* [Activity]: The answer should contain only the lines from the beginning of the entries through the line that holds "Necessary cookies are", given again exactly, with no pictures.

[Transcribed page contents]
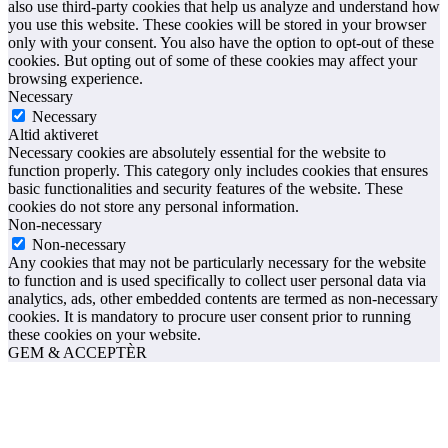
also use third-party cookies that help us analyze and understand how
you use this website. These cookies will be stored in your browser
only with your consent. You also have the option to opt-out of these
cookies. But opting out of some of these cookies may affect your
browsing experience.
Necessary
Necessary
Altid aktiveret
Necessary cookies are absolutely essential for the website to
function properly. This category only includes cookies that ensures
basic functionalities and security features of the website. These
cookies do not store any personal information.
Non-necessary
Non-necessary
Any cookies that may not be particularly necessary for the website
to function and is used specifically to collect user personal data via
analytics, ads, other embedded contents are termed as non-necessary
cookies. It is mandatory to procure user consent prior to running
these cookies on your website.
GEM & ACCEPTÈR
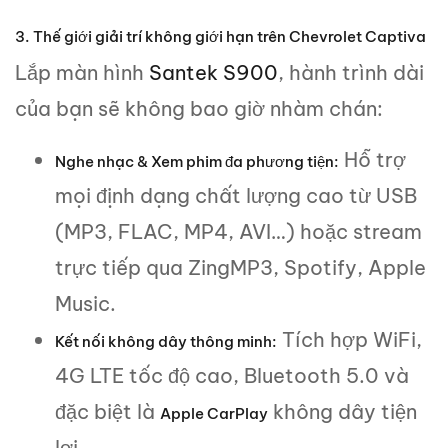
3. Thế giới giải trí không giới hạn trên Chevrolet Captiva
Lắp màn hình
Santek S900
, hành trình dài
của bạn sẽ không bao giờ nhàm chán:
Hỗ trợ
Nghe nhạc & Xem phim đa phương tiện:
mọi định dạng chất lượng cao từ USB
(MP3, FLAC, MP4, AVI…) hoặc stream
trực tiếp qua ZingMP3, Spotify, Apple
Music.
Tích hợp WiFi,
Kết nối không dây thông minh:
4G LTE tốc độ cao, Bluetooth 5.0 và
đặc biệt là
không dây tiện
Apple CarPlay
lợi.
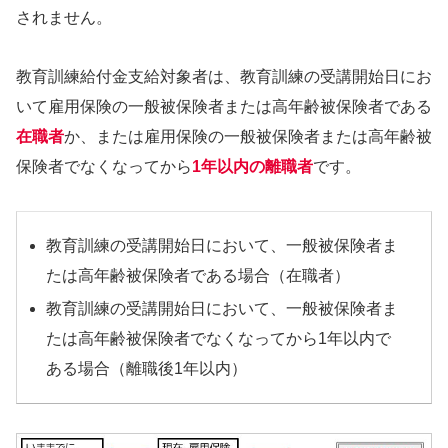
されません。
教育訓練給付金支給対象者は、教育訓練の受講開始日にお
いて雇用保険の一般被保険者または高年齢被保険者である
在職者
か、または雇用保険の一般被保険者または高年齢被
保険者でなくなってから
1年以内の離職者
です。
教育訓練の受講開始日において、一般被保険者ま
たは高年齢被保険者である場合（在職者）
教育訓練の受講開始日において、一般被保険者ま
たは高年齢被保険者でなくなってから1年以内で
ある場合（離職後1年以内）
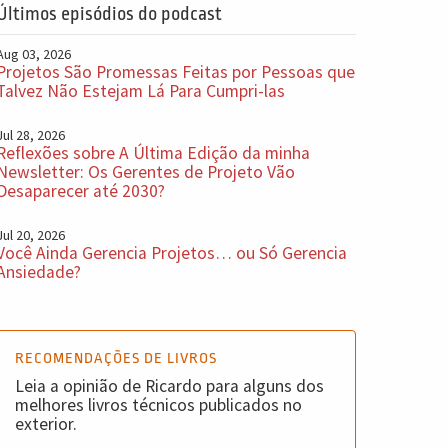
Últimos episódios do podcast
Aug 03, 2026
Projetos São Promessas Feitas por Pessoas que
Talvez Não Estejam Lá Para Cumpri-las
Jul 28, 2026
Reflexões sobre A Última Edição da minha
Newsletter: Os Gerentes de Projeto Vão
Desaparecer até 2030?
Jul 20, 2026
Você Ainda Gerencia Projetos… ou Só Gerencia
Ansiedade?
RECOMENDAÇÕES DE LIVROS
Leia a opinião de Ricardo para alguns dos
melhores livros técnicos publicados no
exterior.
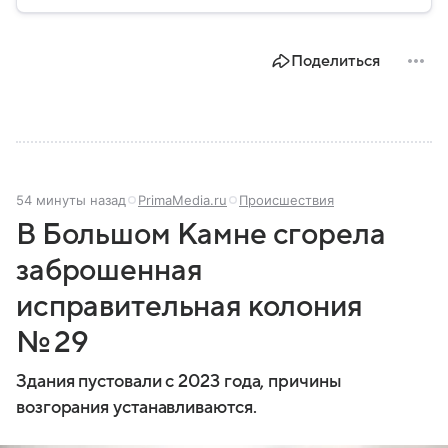
безопасности граждан и реализацию
государственной политики в сфере внутренних дел.
В материале рассказываем, чем занимается МВД
Поделиться
России, какие задачи выполняет министерство, как
устроена его структура, кто возглавляет ведомство
и какие полномочия оно имеет.
54 минуты назад
PrimaMedia.ru
Происшествия
В Большом Камне сгорела
заброшенная
исправительная колония
№ 29
Здания пустовали с 2023 года, причины
возгорания устанавливаются.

* [Solution for this exercise]:
also use third-party cookies that help us analyze and understand how
you use this website. These cookies will be stored in your browser
only with your consent. You also have the option to opt-out of these
cookies. But opting out of some of these cookies may affect your
browsing experience.
Necessary
Necessary
Altid aktiveret
Necessary cookies are absolutely essential for the website to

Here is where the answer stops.